Help! I want to use CellProfiler Analyst but I ran my pipeline with ExportToSpreadsheet!

David R. Stirling

We’ve all done this before – CellProfiler Analyst needs a database file, but your CellProfiler pipeline that took days to run was set up to export spreadsheets. To make matters worse, you also need a .properties file explaining what to do with that database. Fortunately, you don’t need to re-run the entire experiment to get your data into CellProfiler Analyst. This blog post will cover how to convert a spreadsheet into a database and make a usable .properties file with which to load it into CellProfiler Analyst.

Step 1: Creating a database from output spreadsheets

 

A database file is largely just a series of tables.

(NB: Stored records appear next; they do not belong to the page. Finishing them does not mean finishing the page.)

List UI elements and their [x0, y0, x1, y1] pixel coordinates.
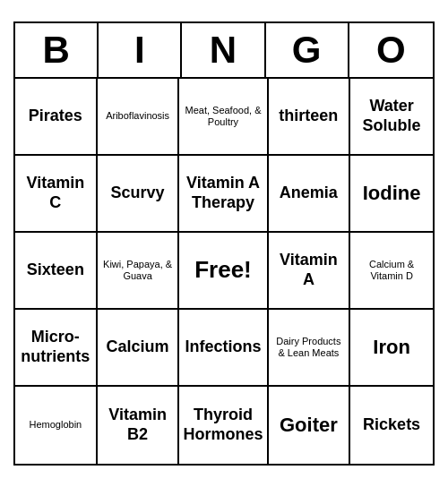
cell-18: Dairy Products & Lean Meats [269, 310, 351, 387]
bingo-header: BINGO [15, 23, 433, 79]
cell-text-13: Vitamin A [272, 251, 346, 289]
cell-7: Vitamin A Therapy [179, 156, 268, 233]
header-letter-i: I [99, 23, 182, 77]
cell-text-9: Iodine [363, 182, 421, 205]
cell-5: Vitamin C [15, 156, 98, 233]
cell-text-8: Anemia [280, 184, 338, 203]
header-letter-g: G [266, 23, 349, 77]
cell-text-10: Sixteen [27, 261, 84, 280]
cell-text-5: Vitamin C [19, 174, 92, 212]
cell-24: Rickets [350, 387, 433, 464]
cell-19: Iron [350, 310, 433, 387]
cell-21: Vitamin B2 [98, 387, 180, 464]
cell-23: Goiter [269, 387, 351, 464]
cell-11: Kiwi, Papaya, & Guava [98, 233, 180, 310]
cell-13: Vitamin A [269, 233, 351, 310]
header-letter-b: B [15, 23, 99, 77]
cell-4: Water Soluble [350, 79, 433, 156]
cell-text-11: Kiwi, Papaya, & Guava [101, 259, 175, 282]
cell-text-0: Pirates [29, 107, 82, 126]
cell-text-12: Free! [194, 256, 252, 284]
cell-text-21: Vitamin B2 [101, 406, 175, 444]
bingo-grid: PiratesAriboflavinosisMeat, Seafood, & P… [15, 79, 433, 464]
cell-9: Iodine [350, 156, 433, 233]
header-letter-o: O [349, 23, 433, 77]
cell-text-14: Calcium & Vitamin D [354, 259, 429, 282]
cell-14: Calcium & Vitamin D [350, 233, 433, 310]
cell-22: Thyroid Hormones [179, 387, 268, 464]
cell-0: Pirates [15, 79, 98, 156]
cell-text-6: Scurvy [111, 184, 165, 203]
cell-8: Anemia [269, 156, 351, 233]
cell-text-24: Rickets [363, 415, 420, 435]
cell-10: Sixteen [15, 233, 98, 310]
cell-text-1: Ariboflavinosis [106, 110, 169, 122]
bingo-card: BINGO PiratesAriboflavinosisMeat, Seafoo… [13, 21, 435, 466]
cell-20: Hemoglobin [15, 387, 98, 464]
cell-text-3: thirteen [279, 107, 338, 126]
cell-16: Calcium [98, 310, 180, 387]
cell-17: Infections [179, 310, 268, 387]
cell-text-22: Thyroid Hormones [183, 406, 263, 444]
cell-text-23: Goiter [280, 414, 338, 437]
header-letter-n: N [182, 23, 265, 77]
cell-text-19: Iron [373, 336, 410, 359]
cell-15: Micro-nutrients [15, 310, 98, 387]
cell-2: Meat, Seafood, & Poultry [179, 79, 268, 156]
cell-text-17: Infections [185, 337, 261, 357]
cell-text-2: Meat, Seafood, & Poultry [183, 105, 263, 128]
cell-text-18: Dairy Products & Lean Meats [272, 336, 346, 359]
cell-text-4: Water Soluble [354, 97, 429, 135]
cell-3: thirteen [269, 79, 351, 156]
cell-text-7: Vitamin A Therapy [183, 174, 263, 212]
cell-text-15: Micro-nutrients [19, 328, 92, 366]
cell-6: Scurvy [98, 156, 180, 233]
cell-12: Free! [179, 233, 268, 310]
cell-1: Ariboflavinosis [98, 79, 180, 156]
cell-text-16: Calcium [107, 337, 169, 357]
cell-text-20: Hemoglobin [30, 419, 82, 431]
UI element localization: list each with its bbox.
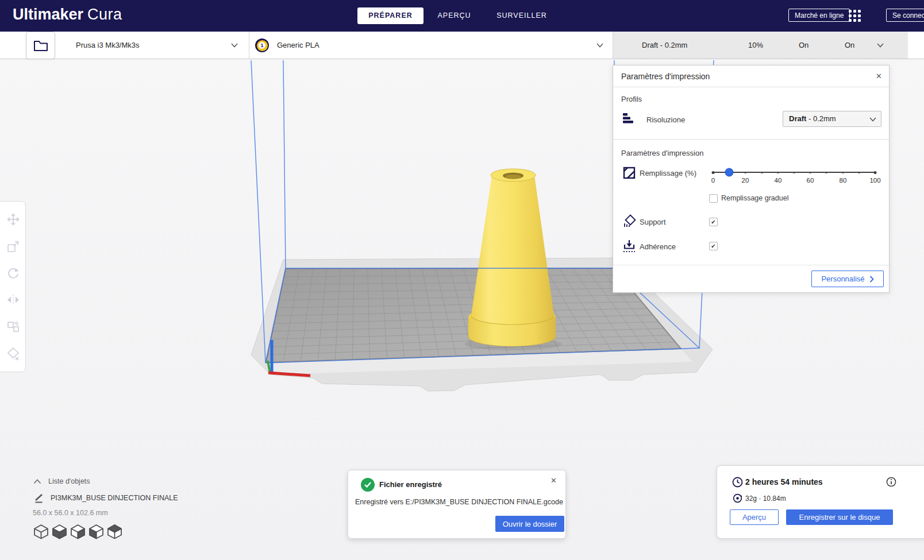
resolution-dropdown[interactable]: Draft - 0.2mm xyxy=(783,111,881,127)
resolution-label: Risoluzione xyxy=(646,115,685,124)
resolution-value-bold: Draft xyxy=(789,114,806,123)
material-usage: 32g · 10.84m xyxy=(745,495,786,503)
custom-settings-button[interactable]: Personnalisé xyxy=(811,271,884,287)
print-job-panel: 2 heures 54 minutes 32g · 10.84m Aperçu … xyxy=(717,465,924,539)
layer-height-icon xyxy=(622,113,635,124)
view-3d-icon[interactable] xyxy=(33,524,49,539)
chevron-down-icon xyxy=(869,117,876,122)
chevron-down-icon xyxy=(877,43,884,48)
resolution-value-rest: - 0.2mm xyxy=(806,114,836,123)
adhesion-icon xyxy=(623,240,636,253)
rotate-tool-icon[interactable] xyxy=(6,267,20,280)
tab-monitor[interactable]: SURVEILLER xyxy=(493,7,550,24)
section-heading: Paramètres d'impression xyxy=(621,149,703,157)
mirror-tool-icon[interactable] xyxy=(6,293,20,307)
close-icon[interactable]: ✕ xyxy=(876,72,882,80)
marketplace-button[interactable]: Marché en ligne xyxy=(788,9,850,22)
material-name: Generic PLA xyxy=(277,32,319,59)
extruder-number: 1 xyxy=(259,42,265,49)
divider xyxy=(613,87,889,87)
folder-icon xyxy=(33,39,48,52)
panel-title: Paramètres d'impression xyxy=(621,72,710,81)
apps-grid-icon[interactable] xyxy=(849,10,861,22)
scale-tool-icon[interactable] xyxy=(6,240,20,253)
brand-light: Cura xyxy=(87,6,122,23)
object-list-toggle-label[interactable]: Liste d'objets xyxy=(48,477,90,485)
divider xyxy=(613,265,889,265)
printer-selector[interactable]: Prusa i3 Mk3/Mk3s xyxy=(64,32,249,59)
infill-slider[interactable] xyxy=(713,168,875,177)
spool-icon xyxy=(733,493,742,503)
save-to-disk-button[interactable]: Enregistrer sur le disque xyxy=(786,509,893,525)
summary-profile: Draft - 0.2mm xyxy=(642,32,687,59)
toast-message: Enregistré vers E:/PI3MK3M_BUSE DINJECTI… xyxy=(355,498,563,506)
infill-stripes-icon xyxy=(623,167,636,179)
support-icon xyxy=(623,214,636,227)
infill-label: Remplissage (%) xyxy=(640,169,696,177)
extruder-badge: 1 xyxy=(255,38,269,52)
material-selector[interactable]: 1 Generic PLA xyxy=(249,32,613,59)
model-dimensions: 56.0 x 56.0 x 102.6 mm xyxy=(33,509,108,517)
profiles-heading: Profils xyxy=(621,95,642,103)
adhesion-label: Adhérence xyxy=(640,242,676,251)
per-model-settings-icon[interactable] xyxy=(6,320,20,334)
view-top-icon[interactable] xyxy=(70,524,86,539)
gradual-infill-label: Remplissage graduel xyxy=(721,194,788,202)
view-left-icon[interactable] xyxy=(88,524,104,539)
adhesion-checkbox[interactable]: ✔ xyxy=(709,242,718,250)
clock-icon xyxy=(732,477,743,488)
tab-prepare[interactable]: PRÉPARER xyxy=(357,7,424,24)
object-list-item[interactable]: PI3MK3M_BUSE DINJECTION FINALE xyxy=(51,494,178,502)
cura-window: { "colors": { "navy": "#191650", "accent… xyxy=(0,0,924,560)
divider xyxy=(613,139,889,140)
support-label: Support xyxy=(640,218,666,226)
summary-infill: 10% xyxy=(748,32,763,59)
print-duration: 2 heures 54 minutes xyxy=(745,477,823,486)
slider-handle[interactable] xyxy=(725,168,734,177)
view-front-icon[interactable] xyxy=(52,524,67,539)
move-tool-icon[interactable] xyxy=(6,213,20,226)
tab-preview[interactable]: APERÇU xyxy=(433,7,476,24)
print-settings-panel: Paramètres d'impression ✕ Profils Risolu… xyxy=(613,65,890,293)
printer-name: Prusa i3 Mk3/Mk3s xyxy=(76,32,140,59)
file-saved-toast: Fichier enregistré ✕ Enregistré vers E:/… xyxy=(348,470,566,539)
support-blocker-icon[interactable] xyxy=(6,347,20,361)
preview-button[interactable]: Aperçu xyxy=(730,509,779,525)
toast-title: Fichier enregistré xyxy=(379,480,442,489)
chevron-right-icon xyxy=(869,276,874,283)
object-mesh-icon xyxy=(34,493,44,503)
app-logo: UltimakerCura xyxy=(13,6,122,24)
view-right-icon[interactable] xyxy=(107,524,122,539)
sign-in-button[interactable]: Se connecter xyxy=(886,9,924,22)
chevron-up-icon[interactable] xyxy=(33,479,41,484)
summary-adhesion: On xyxy=(845,32,854,59)
success-check-icon xyxy=(361,478,375,492)
model-tools-toolbar xyxy=(0,201,26,372)
support-checkbox[interactable]: ✔ xyxy=(709,218,718,226)
print-settings-summary[interactable]: Draft - 0.2mm 10% On On xyxy=(613,32,908,59)
summary-support: On xyxy=(799,32,808,59)
brand-bold: Ultimaker xyxy=(13,6,83,23)
open-file-button[interactable] xyxy=(26,32,55,59)
chevron-down-icon xyxy=(231,43,238,48)
info-icon[interactable] xyxy=(886,477,896,487)
chevron-down-icon xyxy=(596,43,603,48)
gradual-infill-checkbox[interactable] xyxy=(709,194,718,203)
view-orientation-bar xyxy=(33,524,122,539)
open-folder-button[interactable]: Ouvrir le dossier xyxy=(495,516,564,532)
close-icon[interactable]: ✕ xyxy=(550,476,557,485)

Because of this we can generate a database from a series of spreadsheets. For this workflow we’ll be using SQLite databases, since these are easy to work with and don’t require a server.

To create a database, on either Mac or PC we recommend installing DB Browser for SQLite from https://sqlitebrowser.org/. This free program provides all the tools we’ll need to turn .csv files into a database. If we open DB Browser, we should see a “New database” button in the top left. Select this and provide a destination for your new database (.db) file. Once that’s done you’ll be asked to start defining a table. Since we’re going to be importing our tables we can just hit “Cancel” to return to the main screen.

The main DB Browser window
The main DB Browser window.

 

We’re now looking at an empty database. To turn our spreadsheets into tables we need to import them. In the top menu hit “File - Import - Table from CSV file…

In the resulting popup, navigate to and select all the spreadsheets that we need to import. You should then see the screen below, which will allow you to configure the import.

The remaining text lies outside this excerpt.